Au sujet des prochaines élections régionales, le document rapporte au point 8 : « Il revient à la nouvelle CENI de définir le chronogramme (…) ; toutefois, les membres de la CNAP souhaitent que ces élections se tiennent courant premier trimestre de 2022. Par ailleurs, il faut préciser que la circonscription électorale pour les élections régionales des conseillers régionaux est la préfecture. Le conseil régional est constitué des élus de chaque préfecture ».

« Désormais la biométrie comme technique d’inscription sur les listes électorales est consacrée dans le Code électoral. Par ailleurs, il a été recommandé qu’à titre exceptionnel, la prochaine CENI procède à un nouveau recensement électoral, en lieu et place d’une simple révision électorale conformément aux textes en vigueur. Il est également proposé que le fichier électoral qui sera établi à la suite du nouveau recensement électoral soit également audité avant l’organisation des élections » (10).

« La CNAP propose au gouvernement d’organiser dans la mesure du possible les audiences foraines en vue de délivrer les actes de naissance aux Togolais qui n’en disposent pas. Cela contribuera à limiter le nombre de personnes qui s’inscrivent par témoignage sur les listes électorales. Ce nombre est très élevé actuellement, surtout à Lomé la capitale » (11).

« L’authentification des bulletins de vote se fera par : – l’apposition des hologrammes qui doivent être commandés par la CENI en fonction. La conception, la commande, le stockage et le transport de ces hologrammes dans les démembrements de la CENI doivent être entourés de toutes les précautions sécuritaires ; – la signature des bulletins de vote après apposition des hologrammes par deux membres du bureau de vote dont un représente la majorité et un autre l’opposition. Pour tenir compte du risque de variabilité de signature de la même personne pour un nombre aussi élevé de bulletins à signer, il est retenu qu’en cas de litige sur une signature, c’est l’hologramme qui fait foi. Cette disposition fera l’objet d’évaluation à l’issue des prochaines élections régionales » (14).
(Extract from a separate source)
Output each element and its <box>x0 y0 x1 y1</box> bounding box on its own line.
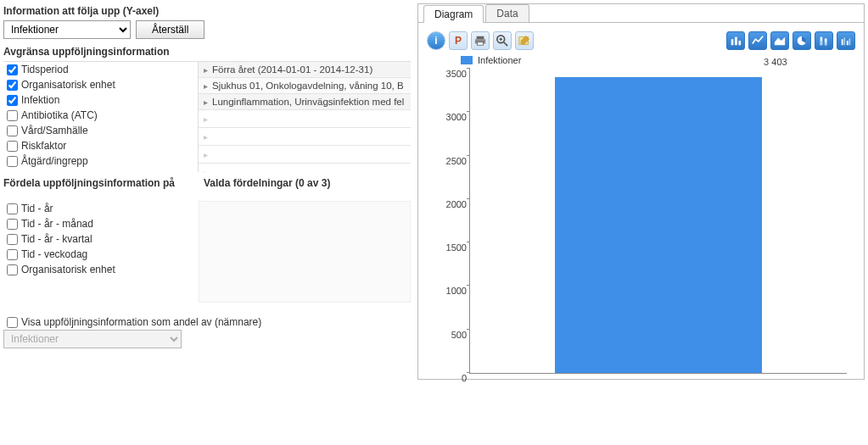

« Il est proposé d’ajouter à ce contrôle (carte d’électeur et liste électorale le jour du vote, Ndlr), un contrôle des empreintes digitales qui pourrait se faire en utilisant des tablettes », lit-on au point 15 sur le contrôle des électeurs le jour du vote.

Concernant le vote de la diaspora, il a été proposé de « reconduire l’expérience faite (inscription des compatriotes de l’extérieur sur les listes électorales dans les ambassades et consulats pour la présidentielle du 22 février 2020 soldée par une faible mobilisation, Ndlr) avant de tirer les conclusions éventuelles sur les dispositions prescrites » (17).

Sur la compilation des résultats, la CNAP suggère qu’elle se fasse « par les CELI commune par commune, et dans les communes, bureau de vote par bureau de vote. Les fiches de compilation de résultats dans les CELI se font en un exemplaire original et une copie. L’original de la fiche de compilation est envoyé à la CENI suivant les procédures déjà définies dans le code électoral ; la copie reste à la CELI et sera consultable par les candidats ou leurs représentants dans les conditions définies par les directives de la CENI. Les procès-verbaux établis à partir de ces fiches de compilation seront rédigés en nombre suffisant pour que chaque membre de CELI et chaque représentant de candidat puisse en obtenir une copie » (18).

« La centralisation et le recensement général se font CELI par CELI et CEAI par CEAI » (20).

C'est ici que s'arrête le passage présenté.